Born to Roar: Lions' and Tigers' Fearsome Roars Are Due to Their Unusual Vocal Cords

When lions and tigers roar loudly and deeply -- terrifying every creature within earshot -- they are somewhat like human babies crying for attention, although their voices are much deeper.

So says the senior author of a new study that shows lions' and tigers' loud, low-frequency roars are predetermined by physical properties of their vocal fold tissue -- namely, the ability to stretch and shear -- and not by nerve impulses from the brain.

"Roaring is similar to what a baby sounds like when it cries," says speech scientist Ingo Titze, executive director of the National Center for Voice and Speech, which is administered by the University of Utah. "In some ways, the lion is a large replica of a crying baby, loud and noisy, but at very low pitch."

The study of lion and tiger vocal folds and how they produce roaring -- vocalizations used by big cats to claim their territory -- was set for publication on Nov. 2, in the Public Library of Science's online journal PLoS ONE.

While the comparison was not part of the study, Titze says a baby "cries to have people come to help it. The lion uses similar attention-getting sound, but mainly to say, 'I am here, this is my territory, get out of here.'"

"In both cases, we hear loud, grating sounds that grab people's ears. When a baby cries, the sound isn't pretty. The sound is basically rough. The vibration isn't regular."

The same is true of roars by lions and tigers, and, like babies, their vocal folds (commonly called vocal cords) are "very loose and gel-like" and vibrate irregularly to make roars sound rough, Titze says. The main difference: Babies cry at a high-pitched frequency, while big cats have a low-frequency roar.

Roaring Frequency Dictated by Structure of Vocal Folds

The new study's key finding is that lions and tigers can roar loudly and deeply because their vocal folds have a flat, square shape and can withstand strong stretching and shearing. That contradicts a theory that lions roar deeply because the vocal folds are heavy with fat.

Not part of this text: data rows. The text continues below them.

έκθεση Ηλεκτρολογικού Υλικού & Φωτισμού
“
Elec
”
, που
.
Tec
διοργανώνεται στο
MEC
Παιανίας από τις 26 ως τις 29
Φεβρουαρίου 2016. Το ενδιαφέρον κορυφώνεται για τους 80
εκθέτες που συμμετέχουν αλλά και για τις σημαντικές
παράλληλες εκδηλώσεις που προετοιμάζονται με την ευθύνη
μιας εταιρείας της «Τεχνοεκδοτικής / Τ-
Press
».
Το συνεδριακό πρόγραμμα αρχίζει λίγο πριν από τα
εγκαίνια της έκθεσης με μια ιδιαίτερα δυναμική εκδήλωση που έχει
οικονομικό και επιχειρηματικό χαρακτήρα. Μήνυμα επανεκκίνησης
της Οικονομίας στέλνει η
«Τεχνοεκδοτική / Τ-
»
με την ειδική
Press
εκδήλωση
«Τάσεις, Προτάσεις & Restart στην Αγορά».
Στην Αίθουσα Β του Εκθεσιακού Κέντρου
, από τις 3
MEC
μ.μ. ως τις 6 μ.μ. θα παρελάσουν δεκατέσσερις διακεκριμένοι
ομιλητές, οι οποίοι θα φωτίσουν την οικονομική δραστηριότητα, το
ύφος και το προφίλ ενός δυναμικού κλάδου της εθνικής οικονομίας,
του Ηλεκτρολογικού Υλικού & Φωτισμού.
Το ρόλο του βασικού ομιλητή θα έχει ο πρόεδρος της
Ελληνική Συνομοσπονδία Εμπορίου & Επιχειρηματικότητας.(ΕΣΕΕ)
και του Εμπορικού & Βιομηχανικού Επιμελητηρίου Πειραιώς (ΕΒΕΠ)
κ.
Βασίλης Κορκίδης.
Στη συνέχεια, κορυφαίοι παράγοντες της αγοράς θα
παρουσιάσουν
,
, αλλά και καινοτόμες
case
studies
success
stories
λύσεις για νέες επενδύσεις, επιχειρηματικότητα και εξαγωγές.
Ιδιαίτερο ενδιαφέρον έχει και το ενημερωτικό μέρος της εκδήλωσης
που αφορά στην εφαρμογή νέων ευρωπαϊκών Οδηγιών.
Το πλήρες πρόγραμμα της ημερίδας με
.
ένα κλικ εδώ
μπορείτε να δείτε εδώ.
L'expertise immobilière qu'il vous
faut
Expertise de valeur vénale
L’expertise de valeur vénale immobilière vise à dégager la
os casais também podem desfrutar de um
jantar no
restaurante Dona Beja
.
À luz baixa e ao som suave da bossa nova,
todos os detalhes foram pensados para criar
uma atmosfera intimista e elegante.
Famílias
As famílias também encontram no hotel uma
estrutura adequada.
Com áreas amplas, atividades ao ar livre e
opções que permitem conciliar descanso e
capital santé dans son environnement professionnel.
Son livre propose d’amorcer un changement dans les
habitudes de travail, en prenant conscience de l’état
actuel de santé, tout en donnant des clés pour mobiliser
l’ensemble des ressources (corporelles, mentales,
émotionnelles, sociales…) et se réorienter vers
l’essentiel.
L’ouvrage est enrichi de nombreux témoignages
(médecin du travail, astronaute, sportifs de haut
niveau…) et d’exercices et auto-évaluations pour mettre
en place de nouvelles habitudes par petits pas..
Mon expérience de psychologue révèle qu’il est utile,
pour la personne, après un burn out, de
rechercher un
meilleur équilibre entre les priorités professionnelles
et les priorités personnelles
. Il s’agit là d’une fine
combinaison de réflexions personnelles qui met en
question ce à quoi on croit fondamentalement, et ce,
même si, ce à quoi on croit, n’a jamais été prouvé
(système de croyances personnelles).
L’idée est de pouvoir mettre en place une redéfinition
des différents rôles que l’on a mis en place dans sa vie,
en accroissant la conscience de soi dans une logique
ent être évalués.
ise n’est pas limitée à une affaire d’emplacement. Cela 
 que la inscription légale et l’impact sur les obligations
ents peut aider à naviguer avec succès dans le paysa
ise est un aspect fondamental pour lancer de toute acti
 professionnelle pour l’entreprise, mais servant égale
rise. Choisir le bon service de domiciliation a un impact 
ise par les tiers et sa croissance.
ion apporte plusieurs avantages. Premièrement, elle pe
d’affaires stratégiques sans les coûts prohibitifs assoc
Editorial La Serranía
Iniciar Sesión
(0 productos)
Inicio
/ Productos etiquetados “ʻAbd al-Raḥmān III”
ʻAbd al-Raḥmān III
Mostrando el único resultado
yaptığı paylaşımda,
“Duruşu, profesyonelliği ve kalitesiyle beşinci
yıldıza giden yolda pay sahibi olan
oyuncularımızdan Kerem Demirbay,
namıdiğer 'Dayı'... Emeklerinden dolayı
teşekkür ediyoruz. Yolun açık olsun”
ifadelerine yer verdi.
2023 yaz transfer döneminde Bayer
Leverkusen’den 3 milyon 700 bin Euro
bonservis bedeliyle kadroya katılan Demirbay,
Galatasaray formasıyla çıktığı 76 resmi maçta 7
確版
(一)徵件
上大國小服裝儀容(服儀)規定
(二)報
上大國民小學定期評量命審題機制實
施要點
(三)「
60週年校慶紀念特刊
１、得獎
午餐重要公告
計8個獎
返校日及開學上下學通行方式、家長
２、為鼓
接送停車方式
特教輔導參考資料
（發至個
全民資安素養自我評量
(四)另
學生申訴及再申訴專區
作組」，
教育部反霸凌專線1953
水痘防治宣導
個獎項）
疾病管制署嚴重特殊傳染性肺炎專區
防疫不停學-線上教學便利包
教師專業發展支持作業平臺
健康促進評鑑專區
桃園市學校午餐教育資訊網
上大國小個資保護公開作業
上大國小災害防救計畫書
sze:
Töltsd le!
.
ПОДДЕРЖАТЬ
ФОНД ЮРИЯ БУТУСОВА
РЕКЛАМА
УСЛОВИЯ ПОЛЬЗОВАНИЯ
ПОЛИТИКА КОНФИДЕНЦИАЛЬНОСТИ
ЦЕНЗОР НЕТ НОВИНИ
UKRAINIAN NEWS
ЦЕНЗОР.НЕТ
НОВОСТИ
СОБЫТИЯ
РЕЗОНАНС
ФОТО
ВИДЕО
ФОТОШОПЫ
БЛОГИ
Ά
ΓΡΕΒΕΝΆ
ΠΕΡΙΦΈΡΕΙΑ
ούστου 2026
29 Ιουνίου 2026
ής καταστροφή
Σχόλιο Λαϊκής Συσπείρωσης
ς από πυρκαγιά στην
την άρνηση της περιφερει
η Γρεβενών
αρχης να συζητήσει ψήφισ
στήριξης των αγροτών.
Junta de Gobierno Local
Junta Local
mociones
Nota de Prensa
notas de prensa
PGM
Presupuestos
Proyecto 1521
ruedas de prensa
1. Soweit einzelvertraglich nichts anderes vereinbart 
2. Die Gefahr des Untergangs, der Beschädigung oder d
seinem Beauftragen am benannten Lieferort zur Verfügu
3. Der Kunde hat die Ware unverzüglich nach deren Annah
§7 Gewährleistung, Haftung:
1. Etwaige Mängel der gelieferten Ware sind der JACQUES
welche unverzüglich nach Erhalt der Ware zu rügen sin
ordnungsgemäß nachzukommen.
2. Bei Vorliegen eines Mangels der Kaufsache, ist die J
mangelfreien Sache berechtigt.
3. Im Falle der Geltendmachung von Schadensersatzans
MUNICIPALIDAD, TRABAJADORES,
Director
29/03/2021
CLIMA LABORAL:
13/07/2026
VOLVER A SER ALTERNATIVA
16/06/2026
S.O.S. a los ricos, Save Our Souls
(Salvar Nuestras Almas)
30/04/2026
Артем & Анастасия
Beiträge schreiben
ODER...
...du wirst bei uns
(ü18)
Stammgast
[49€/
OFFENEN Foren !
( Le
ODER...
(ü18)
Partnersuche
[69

Instead, the fat helps give the vocal folds their square shape where they protrude into the airway, unlike triangular vocal folds in most species. The fat also may cushion the vocal folds and provide repair material when they are damaged, the researchers say.

"We were trying to correct a previous assumption that lions and tigers roar at low fundamental frequencies because they have a huge vocal folds," says study co-author Tobias Riede, a research assistant professor of biology at the University of Utah and a research associate at the National Center for Voice and Speech.

"It's true they have large vocal folds, but the shape and the viscoelastic properties [tension and shearing strength] make the roars so loud and deep," he says.

Riede says the scientists "set out to find out the relationship between structure of the vocal folds and how they work to produce the roar in lions and tigers. We tested if the mechanical properties of the vocal folds allowed us to make predictions about the sound."

They did. Measurements of vocal fold resistance to stretching and shearing let researchers accurately predict the "fundamental frequency" ranges at which lions and tigers are known to roar, and the lung pressures needed to produce those roars.

Titze and Riede conducted the research with first author Sarah Klemuk, an adjunct assistant professor of communication sciences at the University of Iowa; and Edward Walsh, director of auditory physiology at Boys Town National Research Hospital in Omaha, Neb. Titze is on the faculty at the University of Iowa and University of Utah, where he is a research professor of otolaryngology and medicinal chemistry. The research was funded by the National Institutes of Health and the National Science Foundation.

"We study a lot of animals -- deer, elk, dogs and cats," Riede says. "Lions and tigers are just interesting examples for very loud and low-frequency vocalization."

These studies have a practical aspect. "If you understand how vocal folds are structured and what effects that structure has on vocal production, then it could help doctors make decisions on how to reconstruct damaged vocal fold tissue" in people such as cancer patients, singers, teachers, coaches and drill sergeants, he says.